We can see that there is in this parallelogram a pair of adjacent equivalent sides if we use the congruence of triangles $ABE$ and $BEC$.
We will place them on top of each other:
Side $AE=AE$ common side, of the same length.
Angle $∢AEB=∢BEC$  These angles measure 90º since we know that the diagonals that create them are perpendicular.
Side $AE=CE$  in the parallelogram, the diagonals intersect

From this it follows that: $⊿ABE=⊿BEC$ according to SAS
And, consequently,
we will be able to determine that: $AB=BC$

According to the congruence, corresponding sides are equivalent.

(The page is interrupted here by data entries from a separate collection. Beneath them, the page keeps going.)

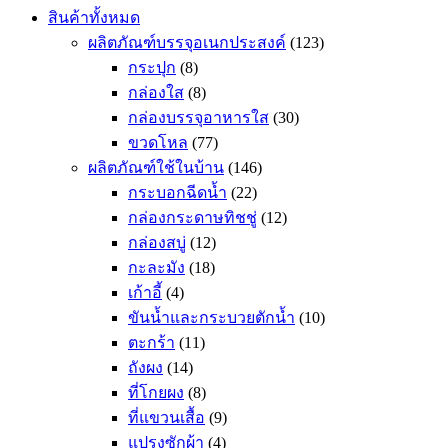
สินค้าทั้งหมด
ผลิตภัณฑ์บรรจุอเนกประสงค์
(123)
กระปุก
(8)
กล่องใส
(8)
กล่องบรรจุอาหารใส
(30)
ขวดโหล
(77)
ผลิตภัณฑ์ใช้ในบ้าน
(146)
กระบอกฉีดน้ำ
(22)
กล่องกระดาษทิชชู่
(12)
กล่องสบู่
(12)
กะละมัง
(18)
เก้าอี้
(4)
ขันน้ำและกระบวยตักน้ำ
(10)
ตะกร้า
(11)
ถังผง
(14)
ที่โกยผง
(8)
ที่แขวนเสื้อ
(9)
แปรงซักผ้า
(4)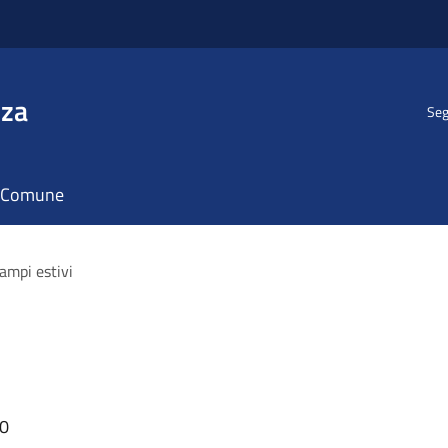
nza
Seg
il Comune
ampi estivi
40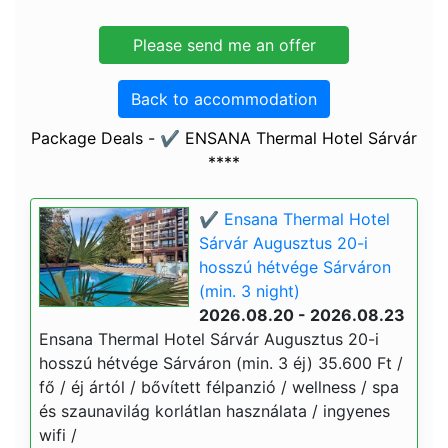
Back to accommodation
Package Deals - ✔️ ENSANA Thermal Hotel Sárvár
****
✔️ Ensana Thermal Hotel
Sárvár Augusztus 20-i
hosszú hétvége Sárváron
(min. 3 night)
2026.08.20 - 2026.08.23
Ensana Thermal Hotel Sárvár Augusztus 20-i
hosszú hétvége Sárváron (min. 3 éj) 35.600 Ft /
fő / éj ártól / bővített félpanzió / wellness / spa
és szaunavilág korlátlan használata / ingyenes
wifi /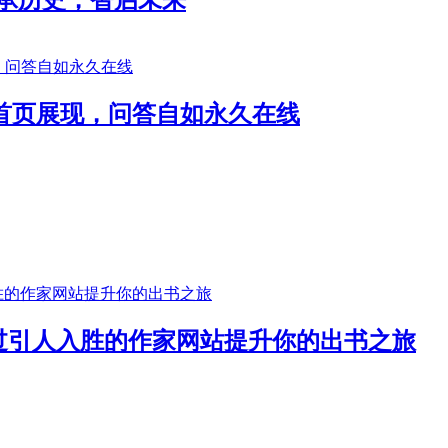
度首页展现，问答自如永久在线
过引人入胜的作家网站提升你的出书之旅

We will notice that $AB$ and $BC$ are adjacent equivalent sides in the parallelogram and, therefore, we will be able to determine that $ABCD$ is a rhombus since a parallelogram with a pair of adjacent equivalent sides is a rhombus.

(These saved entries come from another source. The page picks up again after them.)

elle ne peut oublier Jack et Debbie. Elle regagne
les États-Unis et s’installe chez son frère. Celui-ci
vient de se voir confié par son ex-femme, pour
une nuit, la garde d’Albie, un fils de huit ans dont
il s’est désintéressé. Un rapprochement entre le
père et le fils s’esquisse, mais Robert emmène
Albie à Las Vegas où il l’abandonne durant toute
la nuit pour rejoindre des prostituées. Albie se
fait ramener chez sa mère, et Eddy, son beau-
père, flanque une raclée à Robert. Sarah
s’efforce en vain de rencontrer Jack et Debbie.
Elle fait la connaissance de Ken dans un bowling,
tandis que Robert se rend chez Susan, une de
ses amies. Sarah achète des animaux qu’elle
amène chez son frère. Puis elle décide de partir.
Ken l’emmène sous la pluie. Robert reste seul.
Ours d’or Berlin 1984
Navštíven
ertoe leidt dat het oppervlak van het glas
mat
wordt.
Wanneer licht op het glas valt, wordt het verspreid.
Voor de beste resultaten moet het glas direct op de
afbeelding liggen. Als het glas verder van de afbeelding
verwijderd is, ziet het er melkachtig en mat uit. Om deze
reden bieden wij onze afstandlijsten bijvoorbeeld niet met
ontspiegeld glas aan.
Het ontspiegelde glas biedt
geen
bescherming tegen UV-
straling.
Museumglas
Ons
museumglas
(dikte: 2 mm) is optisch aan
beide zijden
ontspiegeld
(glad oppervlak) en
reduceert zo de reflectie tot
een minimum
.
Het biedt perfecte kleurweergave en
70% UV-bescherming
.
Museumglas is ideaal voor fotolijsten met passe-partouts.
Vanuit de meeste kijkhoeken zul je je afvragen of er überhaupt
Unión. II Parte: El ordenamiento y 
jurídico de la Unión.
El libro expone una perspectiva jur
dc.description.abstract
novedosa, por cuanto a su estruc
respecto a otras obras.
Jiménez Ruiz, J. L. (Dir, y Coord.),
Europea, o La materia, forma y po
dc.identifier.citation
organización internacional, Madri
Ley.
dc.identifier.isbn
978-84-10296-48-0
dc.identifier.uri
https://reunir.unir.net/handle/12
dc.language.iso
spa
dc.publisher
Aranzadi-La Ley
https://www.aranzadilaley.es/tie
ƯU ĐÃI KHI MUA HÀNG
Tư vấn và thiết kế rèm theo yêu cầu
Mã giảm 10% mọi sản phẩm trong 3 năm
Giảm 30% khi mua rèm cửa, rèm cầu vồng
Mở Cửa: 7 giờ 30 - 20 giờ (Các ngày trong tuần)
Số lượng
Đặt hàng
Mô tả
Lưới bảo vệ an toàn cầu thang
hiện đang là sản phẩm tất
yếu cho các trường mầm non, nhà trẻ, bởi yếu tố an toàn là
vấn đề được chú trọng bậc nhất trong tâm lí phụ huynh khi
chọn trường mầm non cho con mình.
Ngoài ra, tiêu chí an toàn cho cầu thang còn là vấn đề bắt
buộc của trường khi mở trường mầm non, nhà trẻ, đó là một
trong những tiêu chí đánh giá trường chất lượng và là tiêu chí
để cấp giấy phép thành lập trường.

If in the parallelogram one of the diagonals is the bisector - it is a rhombus.

You can use this theorem to show that it is a rhombus without having to prove it.
However, for you to understand the logic behind it, we will prove this theorem below.

Data:
Parallelogram $ABCD$  
$∢c1=∢c2$

We have to prove that: $ABCD$ is a rhombus

Solution:
Let's remember, a parallelogram that has a pair of equal adjacent sides is a rhombus.
Let's start:
From the data we have we can deduce $AB∥DC$ since in a parallelogram, the opposite sides are also parallel.
Then: $∢BAC=∢C1$, alternate angles between parallel lines are equivalent.
According to the transitive relation, $∢BAC=∢C2$.
Now we can deduce that: $AB=BC$
In the triangle, opposite equivalent angles there are sides equal to each other.
Now we can determine that $ABCD$ is a rhombus.
We found in the parallelogram a pair of equal adjacent sides, therefore, it is a rhombus.

Suggestion:
To remember the three theorems that prove that a parallelogram is a rhombus, try to remember the three key terms: sides, diagonals, and angles.

Great!
Now you know all the criteria to prove that a parallelogram is a rhombus.